Tamamen sivil inisyatifle gerçekleşen ve ancak ağızdan kulağa ve son anda duyurulan; háttá afişlemesi bile yapılmayan ’Darbeye Dur De’ yürüyüşünün arkasında, ’Cumhuriyet Mitingleri’ndeki gibi, öbek öbek otobüslerle değirmene su taşıyan emekli generaller yoktu.

Tabii ki bunların hepsi doğru ama, yine de biraz züğürt tesellisi olur.

Oysa, ne İstiklál Caddesi’nde yürüyenlerin; ne de, henüz silkinmemiş olsalar bile yine de yukarıdaki şiarına yürekten katılan sayısız milyonların böyle bir "teselliye" ihtiyacı var!

Zaten de, Cumartesi günkü sembolizmin ni-ce-lik önemi işte buradan kaynaklanıyor!

* * *

ÖYLE, çünkü sivil Türkiye insanları bundan böyle kendilerine kışlada postal adımı ve nizamiyede boy hizası dayatılamayacağını, Cumhuriyet tarihinde i-l-k kez ilán ettiler.

Yani, "Láhika-1"de öngörülen formata sığmayacaklarını, şablona uymayacaklarını, tuzağa düşmeyeceklerini ve emre itaat emeyeceklerini açıkladılar.

Daha doğrusu, bunları dobra dobra söylemeye nihayet c-e-s-a-r-e-t ettiler!

Üstelik de, hem hicáp giyimli genç kızlar ve "punk" saçlı delikanlılar olarak; hem şıkıdım sandaletli hanımlar ve sünnet sakallı müminler olarak; hem de mutaassıp cemaatli hocalar ve liberal öğrencili akademisyenler olarak hep bir ağızdan ve yürekten cesaret ettiler.

İstiklál Caddesi’nde, demokrasinin, çoğulculuğun ve laikliğin ortak yolunu katettiler.

Artı, o hicáp giyimli ama bileği halhallı ve burnu hızmalı genç kızlar, kolu dövmeli ve kaşı "piercing"li "rock" sevgilileriyle elele tutuşarak "Darbeye Dur De" diye haykırdılar.

Buradaki özgürlükçü ve ö-n-c-ü moderniteyi görmemek için de kör olmak gerekir.

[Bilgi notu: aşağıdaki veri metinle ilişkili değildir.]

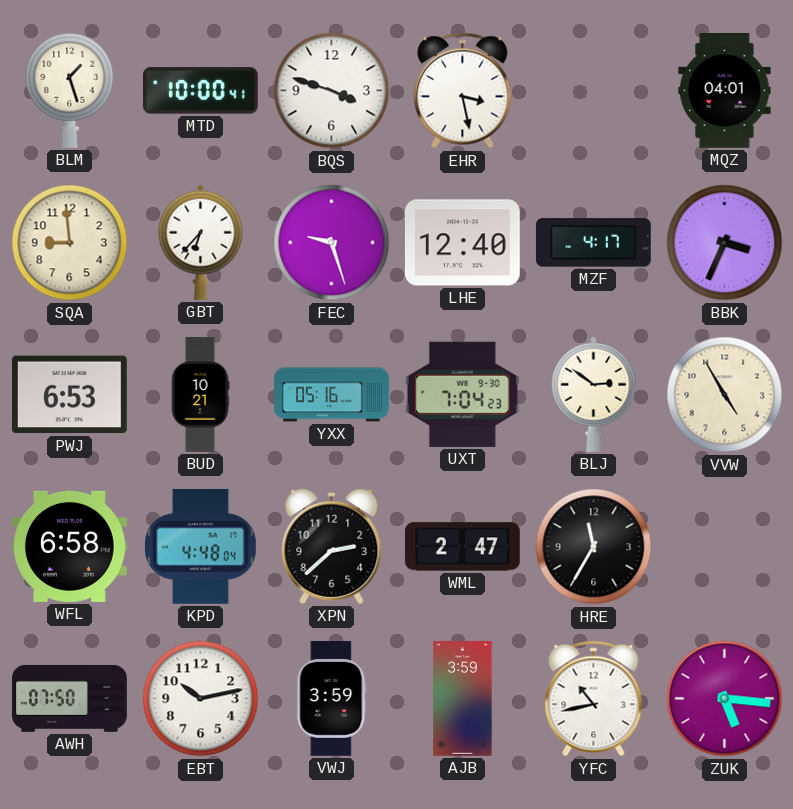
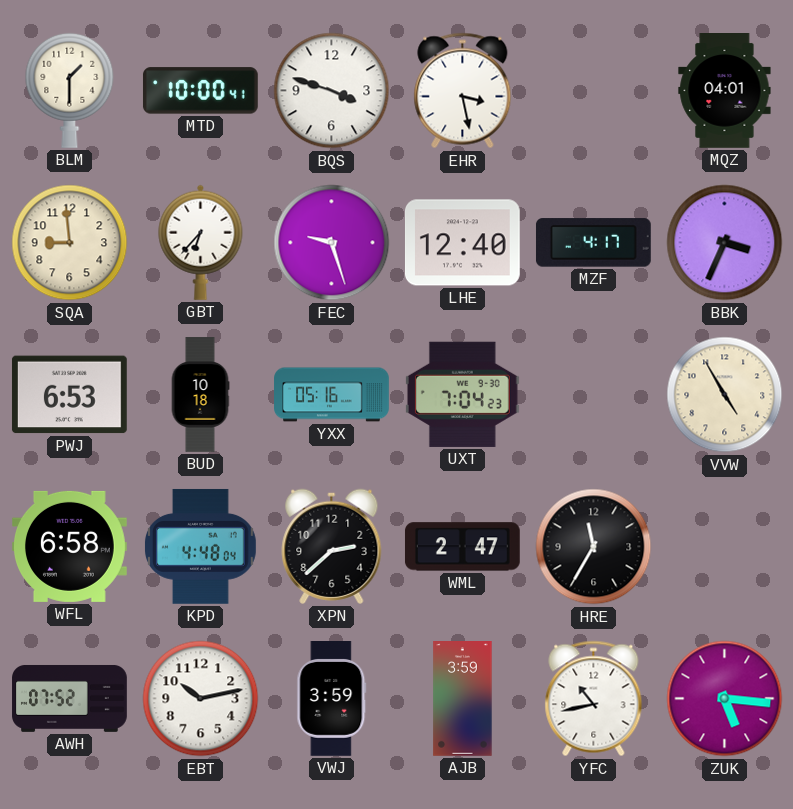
BLM: 1:27 -> 1:30
BUD: 10:21 -> 10:18
BLJ: 2:51 -> none
AWH: 07:50 -> 07:52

Yahut da, "láhika"lardan medet ummak ve onlara bel bağlamak gerekir.

* * *

EH, kimsenin keyfine karışmak hakkım yok! İsteyen medet de umar, bel de bağlar.

Fakat tekrarlıyorum, yukarıdaki i-l-k yürüyüşün katılımcıları, aslında bugünkü Türkiye’nin en temel ve en geniş parametrelerini içeren mikrokozmosu yansıttılar.

Çünkü, "öncü"ler sayıca az ve angaje olsalar dahi, onların şahsında temsil edilen yelpaze "Cumhuriyet Mitingleri"nden çok daha geniş bir "sessiz çoğunluğu"nu kapsıyor.

Hep korkutulmuş olanlar artık "korkudan korkmamak" cesaretini gösteriyor.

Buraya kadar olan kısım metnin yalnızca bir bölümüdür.